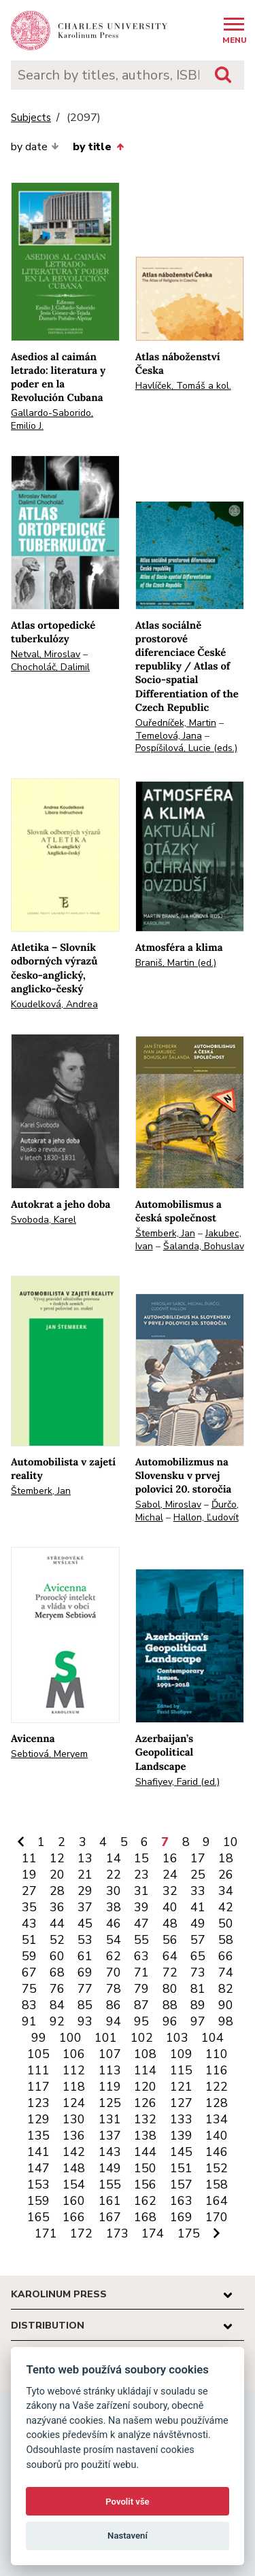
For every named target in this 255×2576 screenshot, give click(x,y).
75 (29, 1989)
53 (85, 1940)
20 (57, 1874)
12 (57, 1858)
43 (29, 1923)
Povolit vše (127, 2501)
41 (197, 1907)
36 (57, 1907)
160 (74, 2201)
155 (110, 2184)
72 (170, 1972)
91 (29, 2021)
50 (225, 1923)
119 (110, 2086)
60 (57, 1956)
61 (85, 1956)
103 (177, 2038)
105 (38, 2054)
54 (113, 1940)
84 (57, 2005)
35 (29, 1907)
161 (110, 2201)
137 (110, 2135)
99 (38, 2038)
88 (170, 2005)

§

→ **REQUIREMENT**:
Return the listing above in full and unaltered. Keep the pictures out.

→ **RESULT OF THIS TASK**:
For every named target in this 255×2576 screenshot, give click(x,y).
75 (29, 1989)
53 (85, 1940)
20 (57, 1874)
12 (57, 1858)
43 (29, 1923)
Povolit vše (127, 2501)
41 (197, 1907)
36 (57, 1907)
160 (74, 2201)
155 (110, 2184)
72 (170, 1972)
91 (29, 2021)
50 (225, 1923)
119 (110, 2086)
60 (57, 1956)
61 (85, 1956)
103 (177, 2038)
105 (38, 2054)
54 (113, 1940)
84 (57, 2005)
35 (29, 1907)
161 (110, 2201)
137 (110, 2135)
99 (38, 2038)
88 (170, 2005)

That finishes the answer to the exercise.